(SOURCE DATA)
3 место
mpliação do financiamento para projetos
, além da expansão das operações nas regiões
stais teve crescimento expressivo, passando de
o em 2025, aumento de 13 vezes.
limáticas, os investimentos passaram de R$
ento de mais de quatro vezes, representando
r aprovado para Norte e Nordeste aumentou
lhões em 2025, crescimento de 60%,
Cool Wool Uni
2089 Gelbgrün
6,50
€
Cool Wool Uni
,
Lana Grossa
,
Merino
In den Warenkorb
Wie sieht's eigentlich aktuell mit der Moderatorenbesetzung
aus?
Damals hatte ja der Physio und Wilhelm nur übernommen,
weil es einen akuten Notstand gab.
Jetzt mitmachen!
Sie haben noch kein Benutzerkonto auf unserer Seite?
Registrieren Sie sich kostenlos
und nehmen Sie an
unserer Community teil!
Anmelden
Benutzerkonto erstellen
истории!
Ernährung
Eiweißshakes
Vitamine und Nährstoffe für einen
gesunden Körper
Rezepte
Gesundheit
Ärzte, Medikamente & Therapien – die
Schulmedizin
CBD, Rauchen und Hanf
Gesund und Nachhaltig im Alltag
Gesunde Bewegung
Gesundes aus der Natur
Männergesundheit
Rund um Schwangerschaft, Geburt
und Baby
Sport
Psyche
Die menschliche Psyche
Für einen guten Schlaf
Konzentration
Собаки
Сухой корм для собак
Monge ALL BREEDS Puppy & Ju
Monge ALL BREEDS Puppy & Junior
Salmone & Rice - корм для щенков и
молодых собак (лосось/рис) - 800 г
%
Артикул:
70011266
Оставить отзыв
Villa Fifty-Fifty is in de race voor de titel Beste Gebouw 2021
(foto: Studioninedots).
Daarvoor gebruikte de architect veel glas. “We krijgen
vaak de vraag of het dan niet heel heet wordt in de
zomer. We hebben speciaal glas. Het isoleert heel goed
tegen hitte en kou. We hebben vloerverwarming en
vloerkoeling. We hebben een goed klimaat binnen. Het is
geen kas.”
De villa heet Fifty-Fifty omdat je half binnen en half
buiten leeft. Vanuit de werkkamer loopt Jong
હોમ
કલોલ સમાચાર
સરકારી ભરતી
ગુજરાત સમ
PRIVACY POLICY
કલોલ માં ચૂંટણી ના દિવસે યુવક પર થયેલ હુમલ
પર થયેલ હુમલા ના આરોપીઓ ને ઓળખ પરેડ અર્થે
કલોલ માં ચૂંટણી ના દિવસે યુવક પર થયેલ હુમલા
(End SOURCE DATA)
■ **YOUR OBJECTIVE**
Whenever a line in the material contains the word "einen", copy that line.

■ **REPLY**
weil es einen akuten Notstand gab.
Vitamine und Nährstoffe für einen
Für einen guten Schlaf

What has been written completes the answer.